See here. Guidance from past emergency situations indicates that Medicare will consider when determining whether good cause exist for a late filing: the circumstances kept the party from making the request on time, a party made a diligent effort but could not find or obtain necessary relevant information within the appropriate time period, or other unusual or unavoidable circumstances exist. 42 CFR § 478.22 (providing examples of good cause for untimely filing of appeals).  For example, in 2019 CMS published a question and answer manual for 1135 emergency waivers in response to hurricane Dorian and indicated those seeking additional time to appeal should reference good cause for late filing due being affected by the hurricane. See here.

The guidance indicates that reducing this administrative burden will help providers focus on patient care during this critical time.  Providers need not file a specific 1135 waiver request, as the requirements for timely filing are already waived based on CMS’ waiver, but if time and resources are available, providers should notify the reviewing body (e.g., the MAC, QIC, OMHA or DAB) that they will not be meeting the appeal deadlines.
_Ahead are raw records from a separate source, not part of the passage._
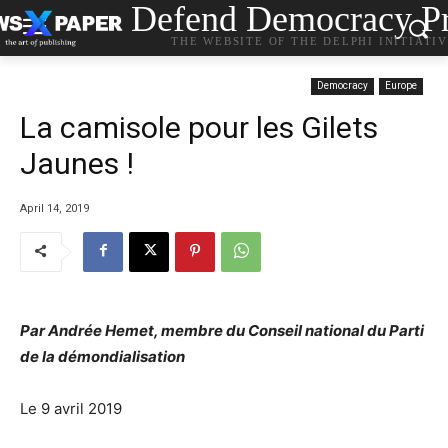
Defend Democracy Pr
THE WEBSITE OF THE DELPHI INITIATI
Democracy
Europe
La camisole pour les Gilets
Jaunes !
April 14, 2019
Par Andrée Hemet, membre du Conseil national du Parti
de la démondialisation
Le 9 avril 2019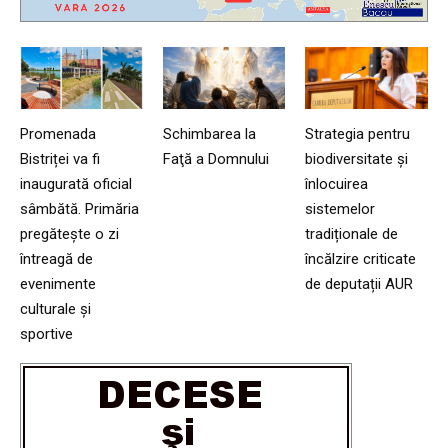
Promenada
Schimbarea la
Strategia pentru
Bistriței va fi
Faţă a Domnului
biodiversitate și
inaugurată oficial
înlocuirea
sâmbătă. Primăria
sistemelor
pregătește o zi
tradiționale de
întreagă de
încălzire criticate
evenimente
de deputații AUR
culturale și
sportive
When providers eventually file, they should reference CMS’ waiver and show good cause for their late filing. CMS will accept late appeals when the provider shows they were affected by the emergency and shows good cause for their late filing.  Based on the severity of the COVID-19 pandemic, providers should have good cause for not timely filing or filing with the information they have available. 

Even with this waiver in place, providers must contact the appropriate reviewing body after the emergency period has expired, and file their appeals accordingly. Providers should include in their filing a reference to CMS’ 1135 waiver, an explanation of good cause for missing timeliness requirements and a copy of any previous notifications to the reviewing body of the delay (if available).